Darlene Nuqingaq’s project has been awarded the $1 million Arctic Inspiration Prize to create a music education program that will have Inuit youth instructors and mentor Inuit youth musicians.
The second time was the charm for Darlene Nuqingaq when it came to winning the Arctic Inspiration Prize.
Nuqingaq, originally from Spryfield, N.S., moved to Nunavut more than 30 years ago. She taught music there until her retirement in 2017.
Last year, her proposal for a daily after-school music program for children as young as six was runner-up for the $1-million prize awarded to innovative Arctic projects.
On Wednesday, Nuqingaq gathered with supporters and a few former students who are now instructors in Iqaluit to hear this year’s results.

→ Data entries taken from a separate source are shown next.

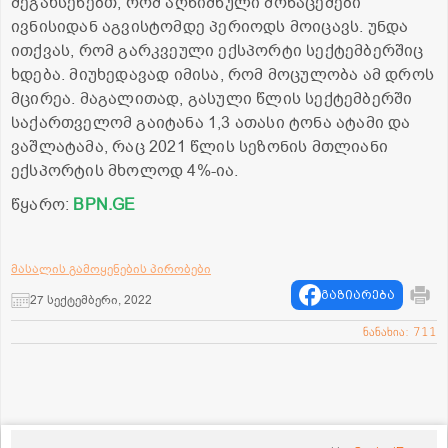
შეგახსენებთ, რომ აღნიშნული მონაცემები
ივნისიდან აგვისტომდე პერიოდს მოიცავს. უნდა
ითქვას, რომ გარკვეული ექსპორტი სექტემბერშიც
ხდება. მიუხედავად იმისა, რომ მოცულობა ამ დროს
მცირეა. მაგალითად, გასული წლის სექტემბერში
საქართველომ გაიტანა 1,3 ათასი ტონა ატამი და
ვაშლატამა, რაც 2021 წლის სეზონის მთლიანი
ექსპორტის მხოლოდ 4%-ია.
წყარო:
BPN.GE
მასალის გამოყენების პირობები
გაზიარება
27 სექტემბერი, 2022
ნანახია: 711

Her proposal, Imaa, Like This: Children and Youth Expressing Themselves Through Music, earned the top prize this time.
“To see their reactions just affirmed to us, and we knew this, because they were the inspiration for our proposal, that this is a dream of many people,” she said.
Nuqingaq said she feels “fortunate to have grown up in Halifax” and been given the opportunity to learn the violin at city schools.
She said she wants the children of Nunavut to have the same opportunities she had in Halifax.
“Unfortunately, Nunavut, even though it’s a land of artists and musicians, we do not have music specialists in the elementary schools,” she said.
The winning proposal Nuqingaq and her team submitted is based on the Sistema program, designed to create social change through music.
Hopes to expand program
She hopes to eventually expand the program across the territories with young Inuit leaders providing the teaching.
“The Arctic Inspiration Prize is a fantastic opportunity. It allows us to dream and dream big,” she said.
The program will see children being taught “culturally appropriate” songs, drum dances and music readiness in the first year. The same students will go on to learn the fiddle in the second year and the accordion in the third year.
Graduates of the program will then mentor younger participants starting the program for the first time.
She said the prize money provides funding for three years but the projects must have a longer legacy because “they don’t want to inspire a dream that just fizzles.”
3-year rollout plan
Nuqingaq said she and her 12-member team have a three-year “realistic and doable” rollout plan that would spend the entire million dollars.
She said the work she and others have done with the Iqaluit Music Society and its annual music summer camp over the last 25 years proves that the project will have staying power.
A major benefit of winning the prize, according to Nuqingaq, is the awareness it has brought to the project. She said in the last 24 hours there have been more offers of support than they received in the previous year.
She said the school board has already committed to providing space in the school to run the program.
Traditional art form resurgence
Nuqingaq said throat singing and drum dancing among other traditional Inuit art forms are undergoing a resurgence.
“The kids, when they learn to sing and dance, they’re inspired, they’re proud, and it connects them to their culture and to their territory,” she said.
Nuqingaq said her 30 years of teaching music and singing at elementary school has taught her that it is a natural pathway for children to learn literacy, a second language and numeracy skills. It has also helped her to learn Inuktitut, she said.
“So that’s what our project hopes to do. Not only help increase the academics and school success of younger students, but also the mental health aspect, too,” she said.
“As many students over the years have told me, that the ability to play the fiddle or to sing one of the songs that we used to sing in class has helped them to stay strong and be resilient.”